Researchers found that 68.5 percent of respondents were either moderately or very concerned about riding in a completely self-driving car. That's a slight increase from 2014, when 66.8 percent of respondents conveyed the same worries. Given choices of fully self-driving cars, partial automation or no automation, the most frequent preference expressed was none.
Of the survey's 505 respondents, 43.8 percent said they preferred no self-driving in their vehicles, followed by 40.6 percent who preferred partial automation. Completely self-driving vehicles, at 15.6 percent, was the least-preferred choice. Brandon Schoettle and Michael Sivak, two researchers at the university's Transportation Research Institute, released the findings Wednesday, days before a 32-acre test facility for self-driving and connected vehicles opens on the Ann Arbor, Michigan, campus.
"These two findings suggest that much of the concern regarding completely self-driving vehicles relates to having to give up all control to the vehicle," Schoettle tells Autoblog. "This is something many drivers are still apprehensive about."
Industry leaders are pushing headlong down the path of autonomous driving, at least in part as a means of improving overall traffic safety. More than 90 percent of traffic accidents are caused by human mistakes, and experts see automation as one way they can drastically reduce the number of traffic fatalities on American roads. That motorists either don't yet grasp that vision – or resist it – means automakers must do a better job selling the promise and reliability of the technology.
And they may need to roll out automation in incremental steps. Nearly all respondents to the survey – 96.2 percent – said they want to have a steering wheel, accelerator and brake pedals available in cars that were completely autonomous.

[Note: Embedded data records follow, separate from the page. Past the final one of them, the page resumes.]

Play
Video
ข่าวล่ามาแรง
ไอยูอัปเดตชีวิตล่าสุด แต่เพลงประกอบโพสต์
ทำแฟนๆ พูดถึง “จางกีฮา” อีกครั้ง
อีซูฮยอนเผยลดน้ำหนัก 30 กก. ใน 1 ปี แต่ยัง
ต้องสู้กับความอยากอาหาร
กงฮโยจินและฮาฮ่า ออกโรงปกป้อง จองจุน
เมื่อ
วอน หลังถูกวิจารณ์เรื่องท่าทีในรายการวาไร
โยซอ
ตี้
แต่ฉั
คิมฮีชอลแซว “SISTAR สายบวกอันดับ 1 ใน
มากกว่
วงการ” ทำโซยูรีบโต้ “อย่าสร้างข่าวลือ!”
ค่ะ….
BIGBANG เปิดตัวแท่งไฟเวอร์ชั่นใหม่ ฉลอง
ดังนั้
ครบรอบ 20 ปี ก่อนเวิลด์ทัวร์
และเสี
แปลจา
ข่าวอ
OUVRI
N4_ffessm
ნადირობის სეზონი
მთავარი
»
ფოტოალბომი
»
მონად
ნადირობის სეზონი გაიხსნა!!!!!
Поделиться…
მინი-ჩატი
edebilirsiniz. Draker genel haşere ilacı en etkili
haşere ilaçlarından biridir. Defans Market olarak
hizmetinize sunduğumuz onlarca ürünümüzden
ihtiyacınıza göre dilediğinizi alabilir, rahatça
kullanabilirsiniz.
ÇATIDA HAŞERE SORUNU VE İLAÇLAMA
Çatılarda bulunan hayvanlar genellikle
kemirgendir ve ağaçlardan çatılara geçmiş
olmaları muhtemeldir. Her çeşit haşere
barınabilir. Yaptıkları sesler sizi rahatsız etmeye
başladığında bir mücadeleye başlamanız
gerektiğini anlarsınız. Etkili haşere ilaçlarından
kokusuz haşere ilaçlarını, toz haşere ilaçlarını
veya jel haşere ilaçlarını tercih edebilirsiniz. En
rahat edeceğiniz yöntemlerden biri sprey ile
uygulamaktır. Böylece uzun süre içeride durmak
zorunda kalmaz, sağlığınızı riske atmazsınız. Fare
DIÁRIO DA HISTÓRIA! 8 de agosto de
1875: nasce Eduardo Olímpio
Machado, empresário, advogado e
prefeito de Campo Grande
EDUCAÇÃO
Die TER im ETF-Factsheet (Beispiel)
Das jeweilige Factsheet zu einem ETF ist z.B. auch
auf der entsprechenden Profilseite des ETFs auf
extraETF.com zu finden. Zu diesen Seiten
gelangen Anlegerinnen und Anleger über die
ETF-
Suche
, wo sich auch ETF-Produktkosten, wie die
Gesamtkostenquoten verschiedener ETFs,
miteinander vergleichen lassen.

That runs counter to the approach of Google, which is perhaps the most prolific tester of self-driving vehicles in the United States. The company's next-generation prototypes that recently hit the road have completely eliminated the driver – they don't have a steering wheel, accelerator or brake pedals. "They don't need them," Google says in a summary of its program on its website. "Our software and sensors do all the work."
But there's one thing the sensors can't yet do – change public perceptions.